_Exercise brief:_ Exactly the lines below, starting with the one containing "НАБОР ГОРЯЩЕЕ СЕРДЦЕ" and going on through the one containing "durata de protectie", must be reproduced, both ends included, and no pictures with them.

_Dataset records:_

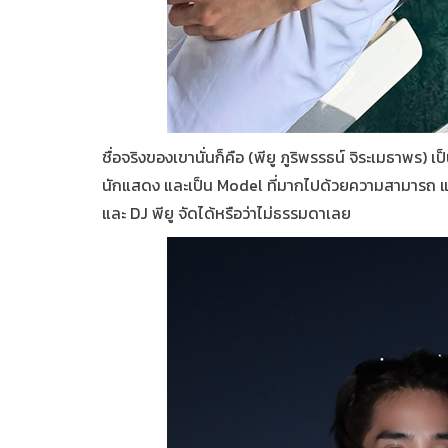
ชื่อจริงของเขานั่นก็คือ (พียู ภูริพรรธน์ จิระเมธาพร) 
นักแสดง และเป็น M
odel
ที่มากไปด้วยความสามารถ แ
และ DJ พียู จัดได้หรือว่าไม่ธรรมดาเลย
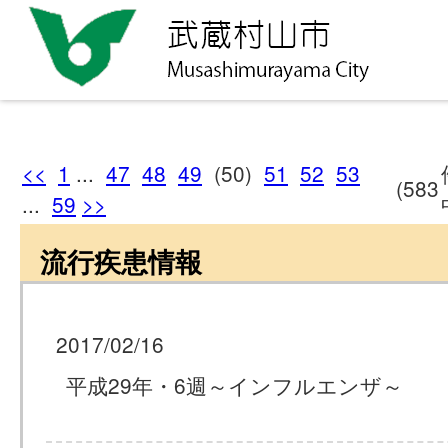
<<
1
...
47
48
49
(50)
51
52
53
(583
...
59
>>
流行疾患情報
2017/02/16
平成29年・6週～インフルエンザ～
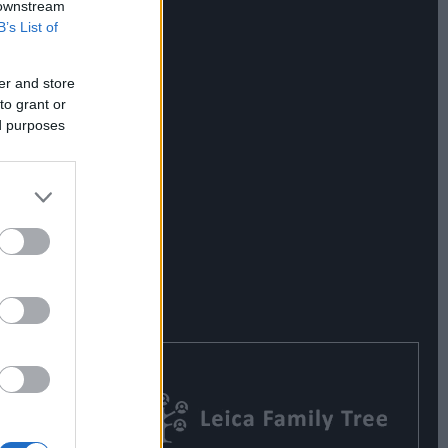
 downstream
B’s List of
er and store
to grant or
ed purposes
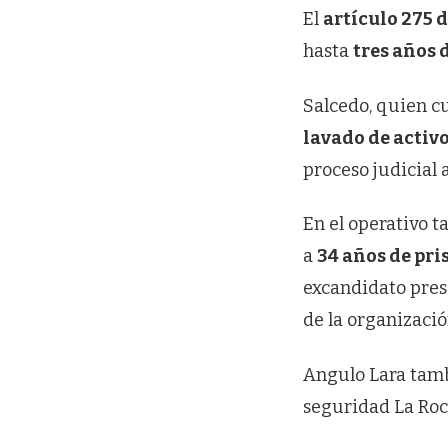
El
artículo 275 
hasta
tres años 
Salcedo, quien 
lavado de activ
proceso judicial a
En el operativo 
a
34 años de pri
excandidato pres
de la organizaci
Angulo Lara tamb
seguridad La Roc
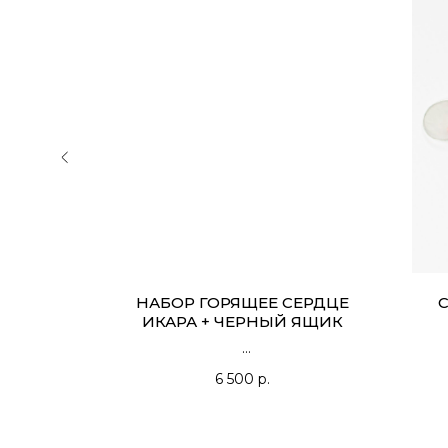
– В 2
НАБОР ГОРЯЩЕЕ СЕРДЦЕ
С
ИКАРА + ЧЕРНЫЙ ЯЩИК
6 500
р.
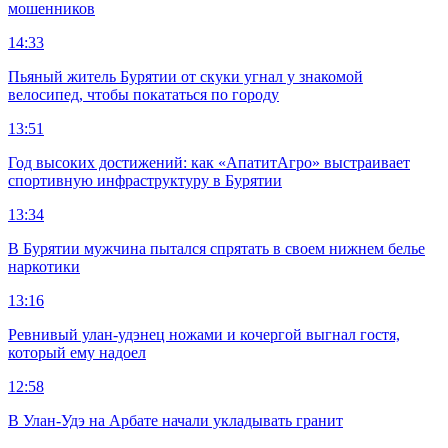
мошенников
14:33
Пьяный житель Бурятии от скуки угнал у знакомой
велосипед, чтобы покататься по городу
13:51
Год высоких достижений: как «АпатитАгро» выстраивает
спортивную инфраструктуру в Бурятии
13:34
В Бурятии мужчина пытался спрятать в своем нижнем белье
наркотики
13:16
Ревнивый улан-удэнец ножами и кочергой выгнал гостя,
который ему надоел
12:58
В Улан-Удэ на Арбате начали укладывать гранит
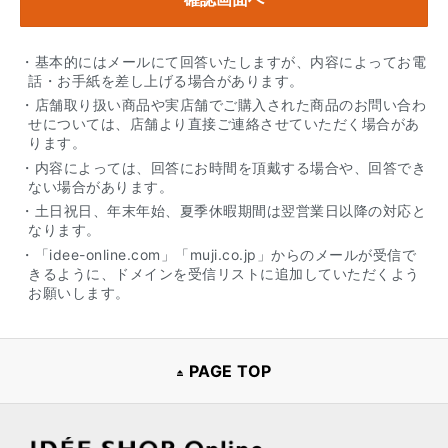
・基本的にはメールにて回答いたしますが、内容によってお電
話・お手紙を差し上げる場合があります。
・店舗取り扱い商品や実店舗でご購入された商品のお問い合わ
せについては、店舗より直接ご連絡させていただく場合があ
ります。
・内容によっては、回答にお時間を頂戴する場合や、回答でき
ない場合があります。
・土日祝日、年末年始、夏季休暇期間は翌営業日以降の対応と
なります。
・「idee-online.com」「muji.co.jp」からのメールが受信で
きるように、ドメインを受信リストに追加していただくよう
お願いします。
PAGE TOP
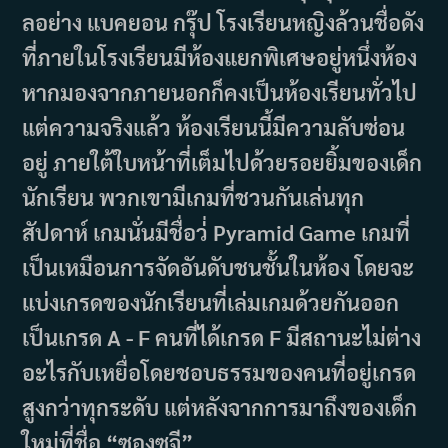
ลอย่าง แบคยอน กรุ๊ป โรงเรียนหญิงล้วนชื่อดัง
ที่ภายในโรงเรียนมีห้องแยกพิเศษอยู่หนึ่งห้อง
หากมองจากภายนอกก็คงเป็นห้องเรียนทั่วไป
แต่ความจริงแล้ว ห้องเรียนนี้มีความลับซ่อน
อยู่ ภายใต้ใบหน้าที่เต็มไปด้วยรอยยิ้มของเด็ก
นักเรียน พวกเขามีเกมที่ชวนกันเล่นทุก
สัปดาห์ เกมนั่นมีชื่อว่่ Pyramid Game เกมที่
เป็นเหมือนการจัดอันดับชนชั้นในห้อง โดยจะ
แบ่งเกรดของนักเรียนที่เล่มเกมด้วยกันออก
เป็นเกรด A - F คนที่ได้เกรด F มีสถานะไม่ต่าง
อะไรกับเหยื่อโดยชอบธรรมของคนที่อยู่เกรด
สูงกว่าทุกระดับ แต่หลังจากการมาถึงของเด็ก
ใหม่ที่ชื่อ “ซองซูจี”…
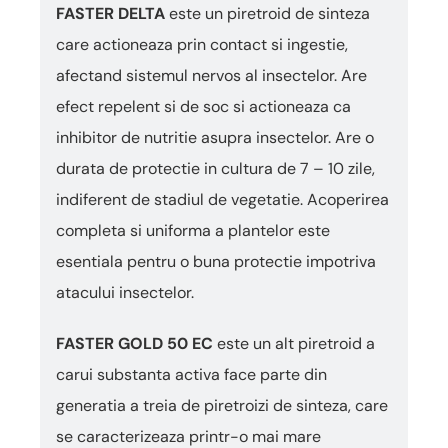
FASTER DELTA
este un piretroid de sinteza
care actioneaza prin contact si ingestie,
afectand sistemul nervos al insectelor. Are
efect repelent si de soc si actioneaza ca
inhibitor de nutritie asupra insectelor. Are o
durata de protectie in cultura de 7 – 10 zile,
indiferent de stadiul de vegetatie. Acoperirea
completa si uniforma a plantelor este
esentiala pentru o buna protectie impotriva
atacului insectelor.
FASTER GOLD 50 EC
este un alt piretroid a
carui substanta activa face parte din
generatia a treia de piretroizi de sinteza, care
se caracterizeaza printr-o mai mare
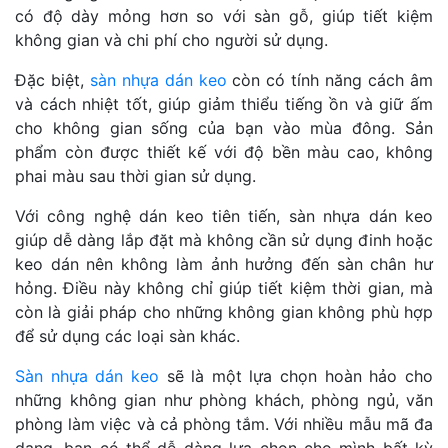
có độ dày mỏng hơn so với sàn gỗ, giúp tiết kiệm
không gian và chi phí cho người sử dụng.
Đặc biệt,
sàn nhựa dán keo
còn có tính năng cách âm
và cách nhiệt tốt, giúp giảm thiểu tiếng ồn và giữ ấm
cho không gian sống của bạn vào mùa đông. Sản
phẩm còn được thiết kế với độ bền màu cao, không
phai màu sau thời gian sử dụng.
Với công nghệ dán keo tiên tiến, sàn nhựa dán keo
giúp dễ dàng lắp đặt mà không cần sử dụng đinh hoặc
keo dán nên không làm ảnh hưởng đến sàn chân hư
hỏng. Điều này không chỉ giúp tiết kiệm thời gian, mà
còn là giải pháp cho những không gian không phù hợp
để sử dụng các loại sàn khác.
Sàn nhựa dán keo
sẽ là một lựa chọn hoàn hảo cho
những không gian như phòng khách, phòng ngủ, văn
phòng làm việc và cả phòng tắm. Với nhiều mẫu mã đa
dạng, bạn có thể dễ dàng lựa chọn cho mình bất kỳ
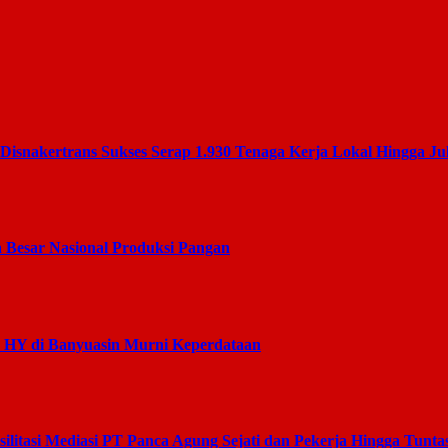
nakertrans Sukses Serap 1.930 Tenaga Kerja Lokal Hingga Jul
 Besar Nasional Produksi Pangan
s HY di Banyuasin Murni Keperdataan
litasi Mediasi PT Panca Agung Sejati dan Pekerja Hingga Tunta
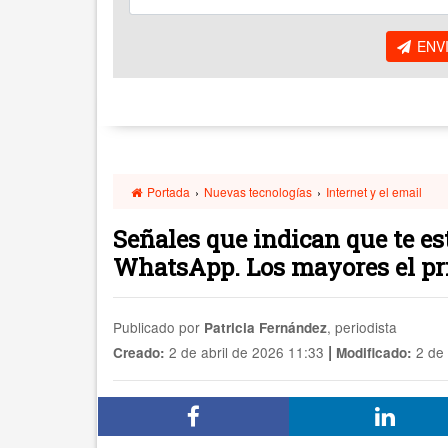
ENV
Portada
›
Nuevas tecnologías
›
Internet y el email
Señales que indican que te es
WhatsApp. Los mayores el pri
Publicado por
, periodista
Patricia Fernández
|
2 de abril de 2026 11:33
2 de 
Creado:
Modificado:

_Response area:_
НАБОР ГОРЯЩЕЕ СЕРДЦЕ
С
ИКАРА + ЧЕРНЫЙ ЯЩИК
6 500
р.
мошенников
14:33
Пьяный житель Бурятии от скуки угнал у знакомой
велосипед, чтобы покататься по городу
13:51
Год высоких достижений: как «АпатитАгро» выстраивает
спортивную инфраструктуру в Бурятии
13:34
В Бурятии мужчина пытался спрятать в своем нижнем белье
наркотики
13:16
Ревнивый улан-удэнец ножами и кочергой выгнал гостя,
который ему надоел
12:58
В Улан-Удэ на Арбате начали укладывать гранит
・基本的にはメールにて回答いたしますが、内容によってお電
話・お手紙を差し上げる場合があります。
・店舗取り扱い商品や実店舗でご購入された商品のお問い合わ
せについては、店舗より直接ご連絡させていただく場合があ
ります。
・内容によっては、回答にお時間を頂戴する場合や、回答でき
ない場合があります。
・土日祝日、年末年始、夏季休暇期間は翌営業日以降の対応と
なります。
・「idee-online.com」「muji.co.jp」からのメールが受信で
きるように、ドメインを受信リストに追加していただくよう
お願いします。
PAGE TOP
ลอย่าง แบคยอน กรุ๊ป โรงเรียนหญิงล้วนชื่อดัง
ที่ภายในโรงเรียนมีห้องแยกพิเศษอยู่หนึ่งห้อง
หากมองจากภายนอกก็คงเป็นห้องเรียนทั่วไป
แต่ความจริงแล้ว ห้องเรียนนี้มีความลับซ่อน
อยู่ ภายใต้ใบหน้าที่เต็มไปด้วยรอยยิ้มของเด็ก
นักเรียน พวกเขามีเกมที่ชวนกันเล่นทุก
สัปดาห์ เกมนั่นมีชื่อว่่ Pyramid Game เกมที่
เป็นเหมือนการจัดอันดับชนชั้นในห้อง โดยจะ
แบ่งเกรดของนักเรียนที่เล่มเกมด้วยกันออก
เป็นเกรด A - F คนที่ได้เกรด F มีสถานะไม่ต่าง
อะไรกับเหยื่อโดยชอบธรรมของคนที่อยู่เกรด
สูงกว่าทุกระดับ แต่หลังจากการมาถึงของเด็ก
ใหม่ที่ชื่อ “ซองซูจี”…
FASTER DELTA
este un piretroid de sinteza
care actioneaza prin contact si ingestie,
afectand sistemul nervos al insectelor. Are
efect repelent si de soc si actioneaza ca
inhibitor de nutritie asupra insectelor. Are o
durata de protectie in cultura de 7 – 10 zile,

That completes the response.